**Task requirements:** Please write out exactly, and only, the lines from the first in the material below to the line containing "OUR SERVICES", both included.

------------------------------

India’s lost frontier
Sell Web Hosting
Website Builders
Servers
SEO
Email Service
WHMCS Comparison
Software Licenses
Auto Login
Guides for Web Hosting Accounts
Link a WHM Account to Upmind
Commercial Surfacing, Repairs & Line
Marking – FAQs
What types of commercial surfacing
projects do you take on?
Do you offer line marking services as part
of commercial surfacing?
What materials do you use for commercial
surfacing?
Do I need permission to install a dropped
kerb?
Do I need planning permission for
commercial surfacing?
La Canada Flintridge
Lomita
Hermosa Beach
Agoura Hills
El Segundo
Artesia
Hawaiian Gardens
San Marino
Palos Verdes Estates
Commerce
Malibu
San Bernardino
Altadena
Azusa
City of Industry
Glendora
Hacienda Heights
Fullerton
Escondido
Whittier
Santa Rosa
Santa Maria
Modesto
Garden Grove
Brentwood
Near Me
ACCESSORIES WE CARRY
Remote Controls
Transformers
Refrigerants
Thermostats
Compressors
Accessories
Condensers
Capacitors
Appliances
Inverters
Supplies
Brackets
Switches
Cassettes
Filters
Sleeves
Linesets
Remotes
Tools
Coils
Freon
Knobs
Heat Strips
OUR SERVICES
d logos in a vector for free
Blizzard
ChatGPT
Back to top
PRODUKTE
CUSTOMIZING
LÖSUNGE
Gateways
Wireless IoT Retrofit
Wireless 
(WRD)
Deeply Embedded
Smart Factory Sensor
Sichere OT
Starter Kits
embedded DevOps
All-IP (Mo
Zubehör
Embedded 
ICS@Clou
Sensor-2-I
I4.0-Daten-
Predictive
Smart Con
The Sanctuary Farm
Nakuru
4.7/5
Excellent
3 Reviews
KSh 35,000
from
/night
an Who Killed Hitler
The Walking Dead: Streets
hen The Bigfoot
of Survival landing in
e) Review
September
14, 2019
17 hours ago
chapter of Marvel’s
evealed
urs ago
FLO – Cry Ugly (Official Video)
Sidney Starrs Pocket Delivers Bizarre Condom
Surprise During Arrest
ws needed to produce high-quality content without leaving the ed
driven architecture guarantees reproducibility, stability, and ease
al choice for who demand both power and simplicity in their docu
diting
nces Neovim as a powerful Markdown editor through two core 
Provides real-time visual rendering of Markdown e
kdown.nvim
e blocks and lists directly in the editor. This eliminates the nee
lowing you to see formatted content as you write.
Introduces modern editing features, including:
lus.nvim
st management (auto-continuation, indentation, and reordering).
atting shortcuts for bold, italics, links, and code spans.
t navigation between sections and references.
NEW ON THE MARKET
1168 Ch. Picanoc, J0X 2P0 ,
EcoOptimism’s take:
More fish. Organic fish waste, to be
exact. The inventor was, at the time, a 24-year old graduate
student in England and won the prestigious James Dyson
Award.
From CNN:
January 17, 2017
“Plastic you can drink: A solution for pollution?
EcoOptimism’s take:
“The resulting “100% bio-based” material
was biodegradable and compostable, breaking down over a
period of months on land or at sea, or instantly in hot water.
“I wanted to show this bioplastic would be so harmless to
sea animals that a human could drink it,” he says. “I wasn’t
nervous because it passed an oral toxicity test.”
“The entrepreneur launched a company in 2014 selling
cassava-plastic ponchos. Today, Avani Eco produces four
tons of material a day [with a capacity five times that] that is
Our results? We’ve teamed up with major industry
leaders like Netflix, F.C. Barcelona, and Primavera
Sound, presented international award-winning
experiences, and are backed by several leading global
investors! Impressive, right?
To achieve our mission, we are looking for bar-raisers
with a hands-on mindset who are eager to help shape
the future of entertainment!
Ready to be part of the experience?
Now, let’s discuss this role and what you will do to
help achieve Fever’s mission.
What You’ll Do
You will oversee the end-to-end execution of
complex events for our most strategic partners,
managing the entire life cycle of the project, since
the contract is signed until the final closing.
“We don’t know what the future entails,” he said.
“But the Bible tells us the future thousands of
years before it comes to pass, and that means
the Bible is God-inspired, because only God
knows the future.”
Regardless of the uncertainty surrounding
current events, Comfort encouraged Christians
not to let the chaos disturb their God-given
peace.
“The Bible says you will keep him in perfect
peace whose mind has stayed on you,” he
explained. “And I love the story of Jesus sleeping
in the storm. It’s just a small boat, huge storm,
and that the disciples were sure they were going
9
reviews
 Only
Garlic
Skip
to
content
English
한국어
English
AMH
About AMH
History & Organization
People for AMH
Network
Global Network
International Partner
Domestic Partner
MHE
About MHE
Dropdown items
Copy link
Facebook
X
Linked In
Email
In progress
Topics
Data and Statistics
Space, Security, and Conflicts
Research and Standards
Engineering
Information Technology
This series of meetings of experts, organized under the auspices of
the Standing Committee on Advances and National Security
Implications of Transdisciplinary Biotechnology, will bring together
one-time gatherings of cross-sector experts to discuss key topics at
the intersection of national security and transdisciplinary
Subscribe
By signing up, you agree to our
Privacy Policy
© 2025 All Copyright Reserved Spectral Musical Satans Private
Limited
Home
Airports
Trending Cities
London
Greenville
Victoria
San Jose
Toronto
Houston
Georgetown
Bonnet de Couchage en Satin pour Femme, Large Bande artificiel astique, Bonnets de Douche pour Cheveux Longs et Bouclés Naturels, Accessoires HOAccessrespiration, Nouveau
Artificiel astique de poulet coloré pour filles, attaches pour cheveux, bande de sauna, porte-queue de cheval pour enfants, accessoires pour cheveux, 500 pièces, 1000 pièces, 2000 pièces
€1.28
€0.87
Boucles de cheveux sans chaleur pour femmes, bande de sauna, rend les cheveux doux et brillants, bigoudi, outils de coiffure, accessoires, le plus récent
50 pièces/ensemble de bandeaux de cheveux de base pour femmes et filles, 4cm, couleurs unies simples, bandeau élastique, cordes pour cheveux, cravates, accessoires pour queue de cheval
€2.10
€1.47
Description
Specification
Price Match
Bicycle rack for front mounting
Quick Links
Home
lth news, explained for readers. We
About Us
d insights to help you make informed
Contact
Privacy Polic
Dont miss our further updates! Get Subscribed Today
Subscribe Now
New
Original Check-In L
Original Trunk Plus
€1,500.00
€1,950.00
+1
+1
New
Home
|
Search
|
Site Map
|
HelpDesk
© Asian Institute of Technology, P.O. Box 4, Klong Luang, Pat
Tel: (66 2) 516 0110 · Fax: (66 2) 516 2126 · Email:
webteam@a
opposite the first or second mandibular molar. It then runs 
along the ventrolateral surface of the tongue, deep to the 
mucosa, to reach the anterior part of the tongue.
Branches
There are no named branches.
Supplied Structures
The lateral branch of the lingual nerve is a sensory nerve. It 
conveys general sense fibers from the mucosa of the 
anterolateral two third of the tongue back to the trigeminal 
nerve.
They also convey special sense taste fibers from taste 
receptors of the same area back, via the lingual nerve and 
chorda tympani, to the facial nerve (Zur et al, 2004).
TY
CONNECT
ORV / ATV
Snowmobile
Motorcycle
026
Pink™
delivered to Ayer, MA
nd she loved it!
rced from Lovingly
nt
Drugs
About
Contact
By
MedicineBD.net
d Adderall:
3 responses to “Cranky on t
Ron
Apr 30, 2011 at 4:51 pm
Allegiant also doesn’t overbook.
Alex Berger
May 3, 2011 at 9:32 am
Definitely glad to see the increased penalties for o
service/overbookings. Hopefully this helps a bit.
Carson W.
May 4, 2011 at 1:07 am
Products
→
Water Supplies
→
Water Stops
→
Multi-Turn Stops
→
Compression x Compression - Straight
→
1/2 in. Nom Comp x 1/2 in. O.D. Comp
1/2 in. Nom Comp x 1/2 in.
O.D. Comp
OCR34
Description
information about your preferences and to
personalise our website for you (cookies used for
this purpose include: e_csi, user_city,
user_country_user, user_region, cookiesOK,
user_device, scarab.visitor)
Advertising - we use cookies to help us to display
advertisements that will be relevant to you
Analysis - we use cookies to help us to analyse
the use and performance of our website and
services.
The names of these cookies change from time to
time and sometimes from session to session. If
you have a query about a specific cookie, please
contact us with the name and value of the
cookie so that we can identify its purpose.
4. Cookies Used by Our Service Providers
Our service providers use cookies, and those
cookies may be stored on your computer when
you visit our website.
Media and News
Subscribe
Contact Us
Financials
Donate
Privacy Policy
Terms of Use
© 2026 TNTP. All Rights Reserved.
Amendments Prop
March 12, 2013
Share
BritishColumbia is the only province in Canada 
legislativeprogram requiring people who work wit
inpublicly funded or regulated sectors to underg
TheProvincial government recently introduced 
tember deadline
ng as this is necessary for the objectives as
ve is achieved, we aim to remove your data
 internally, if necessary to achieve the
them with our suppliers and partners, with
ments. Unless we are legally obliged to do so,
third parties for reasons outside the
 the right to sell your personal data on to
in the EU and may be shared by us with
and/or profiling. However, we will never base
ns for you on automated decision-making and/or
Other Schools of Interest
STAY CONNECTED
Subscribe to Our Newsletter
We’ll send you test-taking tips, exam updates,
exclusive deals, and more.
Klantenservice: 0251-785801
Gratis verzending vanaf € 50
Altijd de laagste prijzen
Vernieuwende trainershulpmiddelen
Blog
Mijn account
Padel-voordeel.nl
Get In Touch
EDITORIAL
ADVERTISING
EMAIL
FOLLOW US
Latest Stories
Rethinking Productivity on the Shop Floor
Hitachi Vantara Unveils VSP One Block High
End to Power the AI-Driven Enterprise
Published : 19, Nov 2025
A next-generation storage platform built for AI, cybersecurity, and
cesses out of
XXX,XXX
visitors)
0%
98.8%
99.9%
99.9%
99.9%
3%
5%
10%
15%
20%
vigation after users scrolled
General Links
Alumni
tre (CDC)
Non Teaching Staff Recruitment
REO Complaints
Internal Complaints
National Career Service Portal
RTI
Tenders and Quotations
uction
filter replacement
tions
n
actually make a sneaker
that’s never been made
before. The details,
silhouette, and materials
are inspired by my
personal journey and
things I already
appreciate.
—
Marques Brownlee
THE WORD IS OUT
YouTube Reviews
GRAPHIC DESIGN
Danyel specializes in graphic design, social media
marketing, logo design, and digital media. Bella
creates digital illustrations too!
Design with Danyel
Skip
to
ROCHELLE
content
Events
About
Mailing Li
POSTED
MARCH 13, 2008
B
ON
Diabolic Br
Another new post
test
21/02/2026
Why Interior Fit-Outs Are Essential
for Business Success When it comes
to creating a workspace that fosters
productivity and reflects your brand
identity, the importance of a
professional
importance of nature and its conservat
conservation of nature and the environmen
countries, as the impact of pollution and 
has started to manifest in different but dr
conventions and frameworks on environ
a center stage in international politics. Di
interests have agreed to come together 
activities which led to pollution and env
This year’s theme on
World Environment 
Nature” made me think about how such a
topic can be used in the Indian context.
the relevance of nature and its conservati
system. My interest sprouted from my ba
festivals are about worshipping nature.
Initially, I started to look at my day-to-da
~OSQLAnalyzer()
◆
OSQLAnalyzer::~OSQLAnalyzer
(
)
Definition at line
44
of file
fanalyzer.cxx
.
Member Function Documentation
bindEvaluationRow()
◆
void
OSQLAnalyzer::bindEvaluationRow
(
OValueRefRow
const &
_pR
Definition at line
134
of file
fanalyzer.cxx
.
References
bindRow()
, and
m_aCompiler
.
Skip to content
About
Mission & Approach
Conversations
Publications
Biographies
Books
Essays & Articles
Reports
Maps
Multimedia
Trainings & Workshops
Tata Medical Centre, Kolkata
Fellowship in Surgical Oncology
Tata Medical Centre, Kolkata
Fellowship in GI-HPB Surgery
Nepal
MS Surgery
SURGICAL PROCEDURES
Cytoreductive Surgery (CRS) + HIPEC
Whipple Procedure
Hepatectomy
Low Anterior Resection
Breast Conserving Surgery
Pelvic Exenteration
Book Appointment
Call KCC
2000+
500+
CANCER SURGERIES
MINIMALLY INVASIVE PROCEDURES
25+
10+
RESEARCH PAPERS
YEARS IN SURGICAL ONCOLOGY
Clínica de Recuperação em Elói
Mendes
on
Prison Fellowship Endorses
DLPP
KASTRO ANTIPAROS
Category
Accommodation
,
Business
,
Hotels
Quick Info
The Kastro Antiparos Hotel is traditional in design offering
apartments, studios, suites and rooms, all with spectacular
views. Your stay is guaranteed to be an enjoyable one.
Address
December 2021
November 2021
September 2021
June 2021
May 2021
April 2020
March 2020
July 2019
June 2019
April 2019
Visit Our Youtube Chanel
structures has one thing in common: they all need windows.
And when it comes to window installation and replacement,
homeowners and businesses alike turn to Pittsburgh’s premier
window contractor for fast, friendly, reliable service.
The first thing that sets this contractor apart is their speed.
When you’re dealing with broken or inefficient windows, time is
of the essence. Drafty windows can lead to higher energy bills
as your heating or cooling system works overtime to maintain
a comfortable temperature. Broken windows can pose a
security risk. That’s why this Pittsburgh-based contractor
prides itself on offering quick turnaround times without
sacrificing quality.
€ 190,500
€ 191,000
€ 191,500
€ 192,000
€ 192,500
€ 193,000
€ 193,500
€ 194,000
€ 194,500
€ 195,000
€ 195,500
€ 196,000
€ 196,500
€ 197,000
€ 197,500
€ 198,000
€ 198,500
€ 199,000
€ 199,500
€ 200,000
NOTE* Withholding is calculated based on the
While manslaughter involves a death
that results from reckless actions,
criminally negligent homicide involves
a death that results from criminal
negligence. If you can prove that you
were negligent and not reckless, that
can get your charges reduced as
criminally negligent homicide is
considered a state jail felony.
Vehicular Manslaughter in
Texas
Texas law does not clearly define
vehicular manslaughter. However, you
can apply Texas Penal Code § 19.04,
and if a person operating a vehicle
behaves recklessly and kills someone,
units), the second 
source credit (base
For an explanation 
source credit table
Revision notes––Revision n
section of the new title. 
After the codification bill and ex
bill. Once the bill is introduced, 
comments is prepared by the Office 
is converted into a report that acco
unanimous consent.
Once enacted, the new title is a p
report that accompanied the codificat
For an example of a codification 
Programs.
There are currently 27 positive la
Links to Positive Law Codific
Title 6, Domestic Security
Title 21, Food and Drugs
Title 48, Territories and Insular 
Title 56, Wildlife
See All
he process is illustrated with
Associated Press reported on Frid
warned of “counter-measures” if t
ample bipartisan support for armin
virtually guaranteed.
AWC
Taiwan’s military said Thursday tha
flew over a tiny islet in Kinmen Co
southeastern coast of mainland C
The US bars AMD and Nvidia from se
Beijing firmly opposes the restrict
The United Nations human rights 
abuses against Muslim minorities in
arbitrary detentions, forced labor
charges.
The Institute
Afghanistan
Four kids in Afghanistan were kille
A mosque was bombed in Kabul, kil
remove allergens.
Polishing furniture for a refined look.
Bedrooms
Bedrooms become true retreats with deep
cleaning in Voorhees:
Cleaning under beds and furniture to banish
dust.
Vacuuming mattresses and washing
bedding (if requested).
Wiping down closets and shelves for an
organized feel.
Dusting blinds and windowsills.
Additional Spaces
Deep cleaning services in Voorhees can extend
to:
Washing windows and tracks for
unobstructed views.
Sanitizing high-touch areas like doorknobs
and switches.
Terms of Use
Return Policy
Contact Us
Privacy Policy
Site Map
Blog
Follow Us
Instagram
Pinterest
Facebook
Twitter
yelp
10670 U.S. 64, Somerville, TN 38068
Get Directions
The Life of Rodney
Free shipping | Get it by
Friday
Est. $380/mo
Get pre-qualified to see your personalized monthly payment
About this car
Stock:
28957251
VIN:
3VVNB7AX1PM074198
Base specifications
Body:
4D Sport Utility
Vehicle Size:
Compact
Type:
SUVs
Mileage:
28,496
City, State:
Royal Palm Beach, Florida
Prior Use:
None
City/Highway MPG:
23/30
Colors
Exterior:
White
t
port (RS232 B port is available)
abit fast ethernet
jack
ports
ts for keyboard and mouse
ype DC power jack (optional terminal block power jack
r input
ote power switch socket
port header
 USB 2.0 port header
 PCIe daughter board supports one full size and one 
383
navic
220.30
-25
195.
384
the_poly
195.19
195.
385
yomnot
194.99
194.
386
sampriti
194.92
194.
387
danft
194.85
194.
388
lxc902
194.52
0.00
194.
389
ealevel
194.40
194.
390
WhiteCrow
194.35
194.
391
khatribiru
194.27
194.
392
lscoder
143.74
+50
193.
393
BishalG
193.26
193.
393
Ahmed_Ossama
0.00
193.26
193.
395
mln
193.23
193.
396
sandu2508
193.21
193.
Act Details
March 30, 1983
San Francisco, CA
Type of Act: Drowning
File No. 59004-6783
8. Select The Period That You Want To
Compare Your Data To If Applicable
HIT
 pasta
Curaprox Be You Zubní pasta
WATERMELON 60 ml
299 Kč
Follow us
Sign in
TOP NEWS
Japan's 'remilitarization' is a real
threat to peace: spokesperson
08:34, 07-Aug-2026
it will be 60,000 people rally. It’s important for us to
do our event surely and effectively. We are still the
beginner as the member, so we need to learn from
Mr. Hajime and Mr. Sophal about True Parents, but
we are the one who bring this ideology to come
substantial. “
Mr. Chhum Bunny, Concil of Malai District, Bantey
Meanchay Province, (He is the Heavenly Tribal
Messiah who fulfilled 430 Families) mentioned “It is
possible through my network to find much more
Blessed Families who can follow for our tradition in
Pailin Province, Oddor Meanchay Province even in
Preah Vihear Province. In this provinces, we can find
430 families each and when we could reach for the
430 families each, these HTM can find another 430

------------------------------

**Problem solution:**
India’s lost frontier
Sell Web Hosting
Website Builders
Servers
SEO
Email Service
WHMCS Comparison
Software Licenses
Auto Login
Guides for Web Hosting Accounts
Link a WHM Account to Upmind
Commercial Surfacing, Repairs & Line
Marking – FAQs
What types of commercial surfacing
projects do you take on?
Do you offer line marking services as part
of commercial surfacing?
What materials do you use for commercial
surfacing?
Do I need permission to install a dropped
kerb?
Do I need planning permission for
commercial surfacing?
La Canada Flintridge
Lomita
Hermosa Beach
Agoura Hills
El Segundo
Artesia
Hawaiian Gardens
San Marino
Palos Verdes Estates
Commerce
Malibu
San Bernardino
Altadena
Azusa
City of Industry
Glendora
Hacienda Heights
Fullerton
Escondido
Whittier
Santa Rosa
Santa Maria
Modesto
Garden Grove
Brentwood
Near Me
ACCESSORIES WE CARRY
Remote Controls
Transformers
Refrigerants
Thermostats
Compressors
Accessories
Condensers
Capacitors
Appliances
Inverters
Supplies
Brackets
Switches
Cassettes
Filters
Sleeves
Linesets
Remotes
Tools
Coils
Freon
Knobs
Heat Strips
OUR SERVICES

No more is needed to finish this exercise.